Une fois il m'a dit qu'il rêvait d'être Mister Rome et ensuite Mister Italie ou le Maître de l'Univers. Je lui ai ri au nez et je lui ai donné mon opinion franchement. Pour parvenir à être Mister Univers, il fallait s'être entraîné depuis l'âge de dix ans, lui ai-je dit. Je croyais que le culturisme c'était comme les échecs. Mon frère m'a répondu que de la même manière que moi je rêvais d'avoir un mini salon de coiffure, lui aussi avait le droit de rêver d'un futur meilleur. C'est le mot qu'il a employé : futur. Je suis allée à la cuisine et j'ai mis le repas sur le feu. Spaghettis. Ensuite, j'ai apporté les assiettes et les couverts sur la table. En réfléchissant toujours. Je lui ai finalement dit que moi, je m'en fichais de l'avenir, que j'avais des idées, mais que ces idées, si j'y pensais bien, n'étaient pas orientées vers l'avenir.

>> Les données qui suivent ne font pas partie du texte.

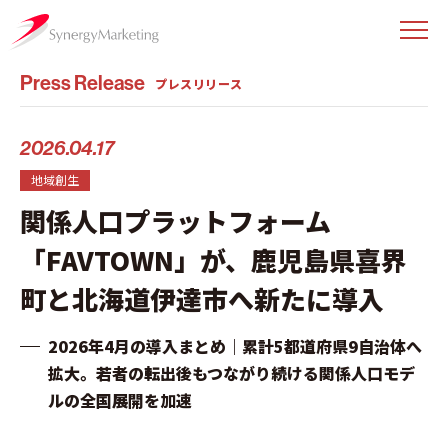
Press Release
プレスリリース
2026.04.17
地域創生
関係人口プラットフォーム
「FAVTOWN」が、鹿児島県喜界
町と北海道伊達市へ新たに導入
2026年4月の導入まとめ｜累計5都道府県9自治体へ
拡大。若者の転出後もつながり続ける関係人口モデ
ルの全国展開を加速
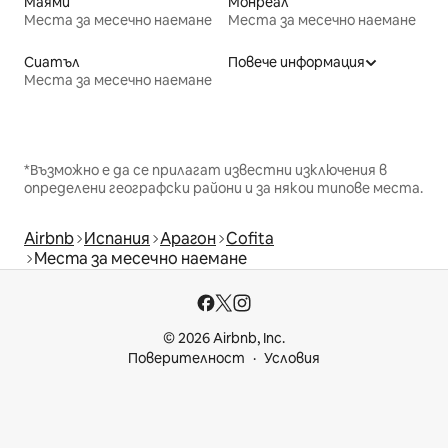
Маями
Монреал
Места за месечно наемане
Места за месечно наемане
Сиатъл
Повече информация
Места за месечно наемане
*Възможно е да се прилагат известни изключения в
определени географски райони и за някои типове места.
Airbnb
Испания
Арагон
Cofita
Места за месечно наемане
© 2026 Airbnb, Inc.
Поверителност
Условия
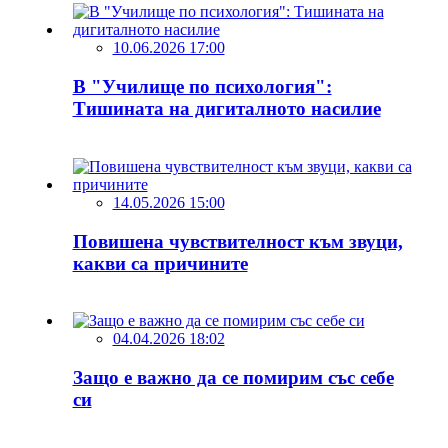
10.06.2026 17:00
В "Училище по психология":
Тишината на дигиталното насилие
14.05.2026 15:00
Повишена чувствителност към звуци,
какви са причините
04.04.2026 18:02
Защо е важно да се помирим със себе
си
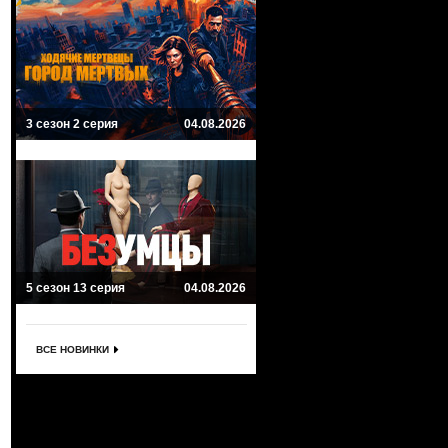
3 сезон 2 серия
04.08.2026
5 сезон 13 серия
04.08.2026
ВСЕ НОВИНКИ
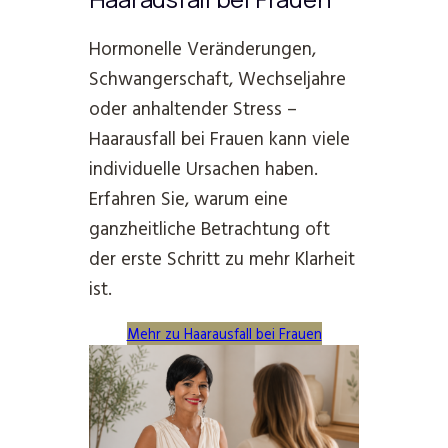
Hormonelle Veränderungen,
Schwangerschaft, Wechseljahre
oder anhaltender Stress –
Haarausfall bei Frauen kann viele
individuelle Ursachen haben.
Erfahren Sie, warum eine
ganzheitliche Betrachtung oft
der erste Schritt zu mehr Klarheit
ist.
Mehr zu Haarausfall bei Frauen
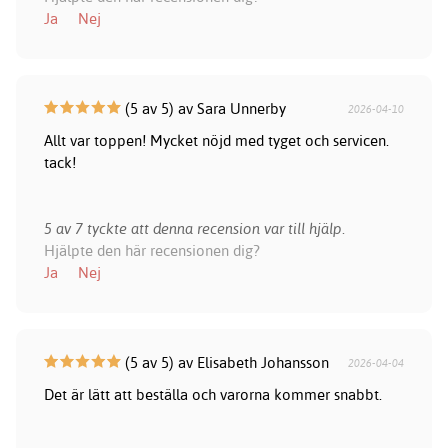
Ja
Nej
(5 av 5) av Sara Unnerby
2026-04-10
Allt var toppen! Mycket nöjd med tyget och servicen.
tack!
5 av 7 tyckte att denna recension var till hjälp.
Hjälpte den här recensionen dig?
Ja
Nej
(5 av 5) av Elisabeth Johansson
2026-04-04
Det är lätt att beställa och varorna kommer snabbt.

- Et vers où, alors ? a crié mon frère.
- Vers nulle part.
Ensuite on se mettait à regarder la télé et on finissait par s'endormir.
Souvent, vers quatre heures du matin, je me réveillais en sursaut. J'abandonnais mon fauteuil, ramassais les assiettes sales de la table, faisais la vaisselle, nettoyais la salle à manger, la cuisine, mettais une autre couverture sur mon frère, baissais le son de la télé, me penchais à la fenêtre et regardais la rue avec ses deux rangées de voitures encore garées de chaque côté, et je ne pouvais pas croire que cette incandescence soit la nuit. Ça revenait au même de fermer les yeux ou de les garder ouverts.